Some languages like PHP do not support the asyncronious code execution. This makes PHP GraphQL server respond longer then NodeJS server. This means Magento 2 will be responding slower to QraphQL requests than the NodeJS server (assuming calculation has the same complexity). Introduction of additional servers, however, means decreasing data-integrity.
However, if the data-integrity is compromised, the midleware could take care of the GraphQL parsing.
How to cache API calls efficently?
Using the REST API, there is no issue - the communication happens via GET requests that are very easy to cache by the URL key. The POST requests on the other hand are mostly made for sensitive data communication and by default they cannot be cached.
GraphQL by design is using POST requests to communicate with the server. This complicates the process of caching GraphQL requests. We need a mechanism to transform the POST request into cachable GET request so we could use established tools like Varnish.
In order to achive that, the persisted-query approach can be used. Initially introduced by Appolo, it’s main principle is to transform a GraphQL query into a unique identifier and send the GraphQL query variables as the URL parameters. This approach requires to additional requests. However, it saves the bandiwidth, because the query body is not sent every time. Read more about how persisted-query works here.

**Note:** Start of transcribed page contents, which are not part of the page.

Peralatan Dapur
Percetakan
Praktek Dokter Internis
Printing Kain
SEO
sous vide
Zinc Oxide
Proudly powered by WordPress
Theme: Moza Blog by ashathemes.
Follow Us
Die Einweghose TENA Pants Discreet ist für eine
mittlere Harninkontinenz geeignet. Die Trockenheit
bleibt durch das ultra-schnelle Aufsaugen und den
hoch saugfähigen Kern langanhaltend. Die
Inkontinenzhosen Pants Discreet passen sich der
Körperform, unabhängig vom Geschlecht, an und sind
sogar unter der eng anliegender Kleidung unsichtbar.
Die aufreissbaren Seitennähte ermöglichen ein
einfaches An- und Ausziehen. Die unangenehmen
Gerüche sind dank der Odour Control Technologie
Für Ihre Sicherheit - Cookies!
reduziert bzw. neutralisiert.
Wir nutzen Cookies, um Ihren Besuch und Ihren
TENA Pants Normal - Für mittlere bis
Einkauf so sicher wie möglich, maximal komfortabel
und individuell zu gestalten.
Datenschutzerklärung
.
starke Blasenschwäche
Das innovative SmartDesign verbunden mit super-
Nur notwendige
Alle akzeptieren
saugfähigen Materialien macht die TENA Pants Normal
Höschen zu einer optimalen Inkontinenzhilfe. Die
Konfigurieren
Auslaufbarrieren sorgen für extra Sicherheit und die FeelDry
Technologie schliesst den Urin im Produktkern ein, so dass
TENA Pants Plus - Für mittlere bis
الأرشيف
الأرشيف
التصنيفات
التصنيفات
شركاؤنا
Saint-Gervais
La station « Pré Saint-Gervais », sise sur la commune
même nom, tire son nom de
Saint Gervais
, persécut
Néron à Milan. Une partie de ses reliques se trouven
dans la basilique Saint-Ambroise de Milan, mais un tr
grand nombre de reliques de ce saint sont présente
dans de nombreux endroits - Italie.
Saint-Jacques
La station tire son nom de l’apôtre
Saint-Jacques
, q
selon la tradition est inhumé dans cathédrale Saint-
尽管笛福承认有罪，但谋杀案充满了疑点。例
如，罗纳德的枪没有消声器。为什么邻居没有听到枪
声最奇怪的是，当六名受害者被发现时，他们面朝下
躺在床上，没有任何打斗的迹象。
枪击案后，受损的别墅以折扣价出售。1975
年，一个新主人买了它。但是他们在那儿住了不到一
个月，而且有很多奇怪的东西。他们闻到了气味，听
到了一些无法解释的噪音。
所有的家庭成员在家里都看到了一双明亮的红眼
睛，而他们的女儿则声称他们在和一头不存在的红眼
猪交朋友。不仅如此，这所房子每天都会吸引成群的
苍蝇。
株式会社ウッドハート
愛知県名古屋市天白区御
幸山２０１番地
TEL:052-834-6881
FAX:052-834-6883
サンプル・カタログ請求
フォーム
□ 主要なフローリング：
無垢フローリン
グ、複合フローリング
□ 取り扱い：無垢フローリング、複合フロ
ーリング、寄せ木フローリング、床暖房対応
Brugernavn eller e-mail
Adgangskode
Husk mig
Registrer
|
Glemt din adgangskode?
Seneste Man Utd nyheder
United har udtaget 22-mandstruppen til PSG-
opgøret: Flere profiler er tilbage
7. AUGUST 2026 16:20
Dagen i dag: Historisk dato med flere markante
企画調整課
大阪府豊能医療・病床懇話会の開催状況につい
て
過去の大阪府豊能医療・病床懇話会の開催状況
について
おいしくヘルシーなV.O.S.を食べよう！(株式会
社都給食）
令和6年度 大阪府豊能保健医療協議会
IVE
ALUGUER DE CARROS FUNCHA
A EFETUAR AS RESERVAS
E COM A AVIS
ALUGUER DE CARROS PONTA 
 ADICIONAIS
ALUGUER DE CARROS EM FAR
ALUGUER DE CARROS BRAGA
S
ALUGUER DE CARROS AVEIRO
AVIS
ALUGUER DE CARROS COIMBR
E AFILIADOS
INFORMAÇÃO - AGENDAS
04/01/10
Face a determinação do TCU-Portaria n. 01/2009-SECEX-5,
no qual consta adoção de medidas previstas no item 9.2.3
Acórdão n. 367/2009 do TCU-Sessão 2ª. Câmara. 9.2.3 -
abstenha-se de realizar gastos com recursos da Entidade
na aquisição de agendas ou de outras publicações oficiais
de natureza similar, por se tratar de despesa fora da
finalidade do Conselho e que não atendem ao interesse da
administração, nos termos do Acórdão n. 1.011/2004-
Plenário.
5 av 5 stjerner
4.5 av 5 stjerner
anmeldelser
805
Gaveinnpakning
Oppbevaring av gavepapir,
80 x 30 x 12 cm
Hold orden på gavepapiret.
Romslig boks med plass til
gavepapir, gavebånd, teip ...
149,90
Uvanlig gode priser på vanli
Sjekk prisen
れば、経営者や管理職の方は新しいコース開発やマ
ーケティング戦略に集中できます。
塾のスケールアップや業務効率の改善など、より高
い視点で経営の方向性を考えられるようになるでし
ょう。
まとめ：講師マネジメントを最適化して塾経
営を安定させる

An alternative, less efficent, and less robust approach is to send the stringified JSON of the full GraphQL request to the server. This is how Magento 2 approaches the GraphQL caching implementation by default. Despite the simplicity, it brings the downsides like lower reliabaility - because now the maximum URL length can be easily exceeded. Additionally this way of communication is bandwidth heavy - the full query body is sent every time.
Another, more complex way to cache data is to create an additional entity storage server (database). This storage could be later syncronized with any e-commerce BE, like, i.e. Magento 2. This approach is very popular within the backend-agnostic solutions, where the middleware server could be responsible for the database operation. The downsides are the introduced stack complexity and the lack of data-integrity.